Innanzitutto va detto che in Italia coloro che operano nei Mestieri d’Arte non hanno titoli di riconoscimento, né attribuiti dallo Stato, né dalle scuole. Il progetto MAM (Maestro d’Arte e Mestiere) si rifà ad alcune realtà europee (francesi in particolare) e ai “tesori viventi” giapponesi con l’intento di rendere omaggio ai nostri grandi Maestri creando, se non un titolo, almeno una sorta di Albo d’oro dell’eccellenza, che riconosca il valore del loro magistero artigiano.
L’anno scorso per la prima volta, grazie al lavoro di un’ampia e prestigiosa giuria di esperti d’arte e arte applicata, abbiamo riconosciuto 75 Maestri MAM nelle varie discipline. Questo albo d’oro continuerà nel tempo. Il nostro programma è di rinnovare ogni due anni l’operazione MAM, ampliando il numero degli artefici degni di questo nome e offrendo loro non soltanto una targa ma, attraverso una comunicazione mirata (anche nel mondo importante della rete e dei social), dando loro la possibilità di essere conosciuti ed apprezzati dal grande pubblico. Ricavandone anche un maggior riconoscimento economico, perché è cosa buona e giusta che il lavoro fatto a regola d’arte venga adeguatamente remunerato.
Nella gallery:
• Una delle fasi durante l’incastonatura dei diamanti per la creazione della collana Luminance. – Collezione di Alta Gioielleria Cartier Magicien
Photo credits: Vincent de la Faille © Cartier
• Il maestro orologiaio della Manifattura Piaget (La Côte-aux-Fées) durante un intenso ed affascinante istante di lavoro.

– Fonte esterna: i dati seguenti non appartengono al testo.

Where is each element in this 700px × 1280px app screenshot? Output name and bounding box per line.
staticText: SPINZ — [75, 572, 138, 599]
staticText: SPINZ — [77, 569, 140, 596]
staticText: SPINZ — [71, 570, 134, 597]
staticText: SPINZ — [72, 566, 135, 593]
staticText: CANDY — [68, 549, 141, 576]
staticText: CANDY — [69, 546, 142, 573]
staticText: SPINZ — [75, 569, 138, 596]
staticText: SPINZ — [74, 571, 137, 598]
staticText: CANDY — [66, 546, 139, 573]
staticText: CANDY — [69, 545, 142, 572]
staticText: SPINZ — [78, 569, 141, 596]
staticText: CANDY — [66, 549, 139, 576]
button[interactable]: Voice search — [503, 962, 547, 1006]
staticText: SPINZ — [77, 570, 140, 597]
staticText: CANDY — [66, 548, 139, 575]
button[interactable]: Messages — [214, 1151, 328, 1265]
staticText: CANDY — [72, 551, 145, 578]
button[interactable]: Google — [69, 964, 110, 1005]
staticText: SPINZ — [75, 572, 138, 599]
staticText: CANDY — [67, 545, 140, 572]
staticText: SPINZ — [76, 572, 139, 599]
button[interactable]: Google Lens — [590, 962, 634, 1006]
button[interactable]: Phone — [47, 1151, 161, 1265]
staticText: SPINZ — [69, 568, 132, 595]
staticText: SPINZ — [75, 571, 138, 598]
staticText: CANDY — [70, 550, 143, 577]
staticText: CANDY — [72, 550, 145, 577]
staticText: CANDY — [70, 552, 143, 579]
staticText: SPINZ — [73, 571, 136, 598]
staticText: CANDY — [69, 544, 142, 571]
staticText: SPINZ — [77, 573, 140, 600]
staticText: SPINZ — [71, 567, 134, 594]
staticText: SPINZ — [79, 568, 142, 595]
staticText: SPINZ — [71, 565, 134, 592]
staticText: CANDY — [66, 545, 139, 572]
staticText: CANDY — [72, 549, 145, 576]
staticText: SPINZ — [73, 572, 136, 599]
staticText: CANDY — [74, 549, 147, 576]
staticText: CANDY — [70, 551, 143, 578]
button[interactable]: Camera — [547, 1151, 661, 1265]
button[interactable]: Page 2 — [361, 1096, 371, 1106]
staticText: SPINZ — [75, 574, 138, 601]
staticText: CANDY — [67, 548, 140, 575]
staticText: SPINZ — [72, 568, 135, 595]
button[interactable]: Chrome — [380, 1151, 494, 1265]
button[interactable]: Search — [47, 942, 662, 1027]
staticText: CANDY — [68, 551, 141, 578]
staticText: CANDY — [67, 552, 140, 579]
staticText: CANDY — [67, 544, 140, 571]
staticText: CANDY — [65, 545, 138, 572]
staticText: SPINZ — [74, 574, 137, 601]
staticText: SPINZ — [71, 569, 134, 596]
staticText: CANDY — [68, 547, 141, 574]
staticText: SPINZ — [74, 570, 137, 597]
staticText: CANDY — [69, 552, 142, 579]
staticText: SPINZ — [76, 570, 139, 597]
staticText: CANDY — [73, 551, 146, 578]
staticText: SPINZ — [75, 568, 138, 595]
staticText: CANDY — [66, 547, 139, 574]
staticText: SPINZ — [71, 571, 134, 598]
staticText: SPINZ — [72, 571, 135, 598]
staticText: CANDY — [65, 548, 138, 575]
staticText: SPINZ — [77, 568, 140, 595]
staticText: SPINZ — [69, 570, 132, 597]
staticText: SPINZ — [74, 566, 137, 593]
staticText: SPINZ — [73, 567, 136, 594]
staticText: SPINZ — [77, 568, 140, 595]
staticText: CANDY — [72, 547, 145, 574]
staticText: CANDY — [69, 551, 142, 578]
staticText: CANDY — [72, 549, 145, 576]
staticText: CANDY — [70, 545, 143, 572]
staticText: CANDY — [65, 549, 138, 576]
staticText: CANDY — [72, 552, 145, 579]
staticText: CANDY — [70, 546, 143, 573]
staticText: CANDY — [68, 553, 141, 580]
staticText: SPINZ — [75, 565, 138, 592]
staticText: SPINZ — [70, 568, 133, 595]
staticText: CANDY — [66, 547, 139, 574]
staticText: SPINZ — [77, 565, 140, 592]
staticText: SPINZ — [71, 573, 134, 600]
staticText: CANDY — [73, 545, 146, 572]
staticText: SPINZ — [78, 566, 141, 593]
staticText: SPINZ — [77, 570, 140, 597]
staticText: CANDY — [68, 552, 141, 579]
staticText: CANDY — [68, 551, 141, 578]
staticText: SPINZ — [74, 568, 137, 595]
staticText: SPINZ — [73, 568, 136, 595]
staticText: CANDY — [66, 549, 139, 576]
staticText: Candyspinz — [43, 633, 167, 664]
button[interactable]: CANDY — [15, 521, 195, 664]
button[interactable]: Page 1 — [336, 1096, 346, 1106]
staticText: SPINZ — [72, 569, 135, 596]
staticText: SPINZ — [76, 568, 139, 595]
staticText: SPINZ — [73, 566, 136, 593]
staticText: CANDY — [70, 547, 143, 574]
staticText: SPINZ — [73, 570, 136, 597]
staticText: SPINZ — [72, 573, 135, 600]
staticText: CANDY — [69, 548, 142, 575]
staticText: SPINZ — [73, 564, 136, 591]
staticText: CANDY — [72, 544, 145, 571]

• Una delle sale della Maison des Metiers d’Arts di Cartier a La Chaux-de-Fonds in Svizzera.
Durante la Sua lunga carriera quando è avvenuto il primo incontro con i Maestri d’Arte?

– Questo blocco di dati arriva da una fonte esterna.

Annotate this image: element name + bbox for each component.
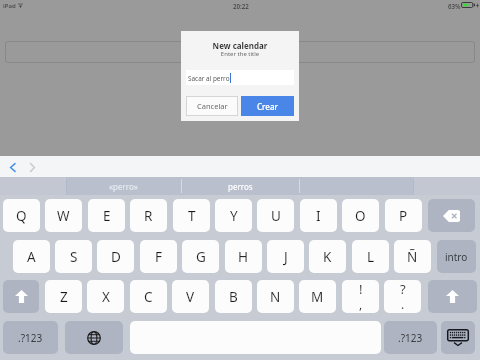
staticText: Sacar al perro [188, 74, 230, 83]
staticText: Y [230, 207, 238, 225]
staticText: W [57, 207, 70, 225]
button[interactable]: intro [437, 240, 476, 273]
staticText: O [355, 207, 366, 225]
staticText: Enter the title [181, 50, 299, 58]
staticText: ! [359, 280, 363, 298]
button[interactable]: Y [215, 199, 252, 232]
staticText: X [102, 288, 110, 306]
button[interactable]: Cancelar [186, 96, 238, 116]
button[interactable]: B [215, 280, 252, 313]
button[interactable]: N [257, 280, 294, 313]
staticText: G [196, 248, 206, 266]
staticText: N [270, 288, 281, 306]
button[interactable]: D [97, 240, 134, 273]
staticText: New calendar [181, 40, 299, 51]
button[interactable]: G [182, 240, 219, 273]
button[interactable]: ? [384, 280, 421, 313]
button[interactable]: P [385, 199, 422, 232]
button[interactable]: M [299, 280, 336, 313]
staticText: perros [228, 181, 253, 192]
button[interactable]: L [352, 240, 389, 273]
staticText: iPad [3, 2, 16, 10]
staticText: «perro» [109, 181, 138, 192]
staticText: Q [16, 207, 27, 225]
button[interactable]: S [55, 240, 92, 273]
button[interactable]: Change keyboard [65, 321, 123, 354]
button[interactable]: Z [45, 280, 82, 313]
staticText: V [186, 288, 195, 306]
staticText: E [103, 207, 111, 225]
staticText: B [229, 288, 238, 306]
button[interactable]: .?123 [3, 321, 58, 354]
button[interactable]: I [300, 199, 337, 232]
staticText: , [359, 296, 363, 311]
staticText: ? [400, 280, 406, 298]
button[interactable]: K [309, 240, 346, 273]
button[interactable]: Ñ [394, 240, 431, 273]
staticText: F [155, 248, 163, 266]
button[interactable]: Crear [241, 96, 294, 116]
staticText: P [399, 207, 408, 225]
button[interactable]: E [88, 199, 125, 232]
button[interactable]: .?123 [384, 321, 437, 354]
button[interactable]: perros [181, 177, 299, 195]
staticText: D [111, 248, 121, 266]
staticText: . [401, 296, 405, 311]
staticText: M [311, 288, 324, 306]
button[interactable]: O [342, 199, 379, 232]
staticText: .?123 [398, 331, 423, 345]
staticText: C [144, 288, 153, 306]
button[interactable]: Backspace [428, 199, 475, 232]
button[interactable]: F [140, 240, 177, 273]
button[interactable]: Previous field [5, 160, 19, 174]
staticText: Ñ [407, 248, 418, 266]
button[interactable]: A [13, 240, 50, 273]
button[interactable]: X [87, 280, 124, 313]
staticText: U [271, 207, 281, 225]
staticText: 63% [448, 2, 461, 10]
staticText: L [367, 248, 375, 266]
button[interactable]: Q [3, 199, 40, 232]
button[interactable]: Hide keyboard [441, 321, 475, 354]
staticText: J [284, 248, 288, 266]
staticText: Crear [257, 101, 278, 112]
staticText: R [144, 207, 153, 225]
staticText: 20:22 [233, 2, 249, 10]
staticText: A [27, 248, 36, 266]
staticText: H [238, 248, 249, 266]
staticText: S [70, 248, 78, 266]
button[interactable]: C [130, 280, 167, 313]
button[interactable]: Sacar al perro [186, 70, 294, 85]
button[interactable]: J [267, 240, 304, 273]
button[interactable]: W [45, 199, 82, 232]
button[interactable]: U [257, 199, 294, 232]
staticText: intro [445, 250, 468, 264]
button[interactable]: Next field [25, 160, 39, 174]
staticText: Z [60, 288, 68, 306]
staticText: K [323, 248, 332, 266]
staticText: T [188, 207, 196, 225]
button[interactable]: T [173, 199, 210, 232]
staticText: .?123 [18, 331, 43, 345]
button[interactable]: «perro» [66, 177, 181, 195]
staticText: Cancelar [197, 101, 228, 111]
button[interactable]: Shift [3, 280, 39, 313]
staticText: I [316, 207, 321, 225]
button[interactable]: H [225, 240, 262, 273]
button[interactable]: Shift [428, 280, 477, 313]
button[interactable]: R [130, 199, 167, 232]
button[interactable]: V [172, 280, 209, 313]
button[interactable]: ! [342, 280, 379, 313]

Premetto che io purtroppo non so lavorare con le mani. Se pianto un chiodo, per appendere un quadro, buco la parete o mi faccio male… Forse proprio per questo mi ha sempre affascinato chi sa utilizzare le mani con perizia. Ma il mio primo incontro con i Maestri d’Arte è stato quando, per tanto tempo, mi sono occupato di Cartier. Mi riferisco alle figure del Maestro gioielliere e del Maestro orologiaio, titoli di specializzazione importanti anche se non codificati da una legge. Il gioiello nasce da un’idea creativa che si realizza con il disegno e si concretizza attraverso l’indicazione precisa da parte del designer dei materiali, in particolare delle gemme e dei metalli. Ma, quando si tratta di trasferire l’idea nel manufatto, è solo il Maestro gioielliere che sa accostare le pietre preziose ad arte e legarle con l’oro o il platino, non solo rispettando l’idea originale, ma anche rendendo il gioiello portabile. Allo stesso modo, per realizzare un orologio, nella forma proposta dal designer occorre inserire il contenuto, cioè adeguare questa forma al movimento. È qui che si esprime l’arte del Maestro orologiaio: altrimenti tutti gli orologi farebbero tic tac e sarebbero rotondi!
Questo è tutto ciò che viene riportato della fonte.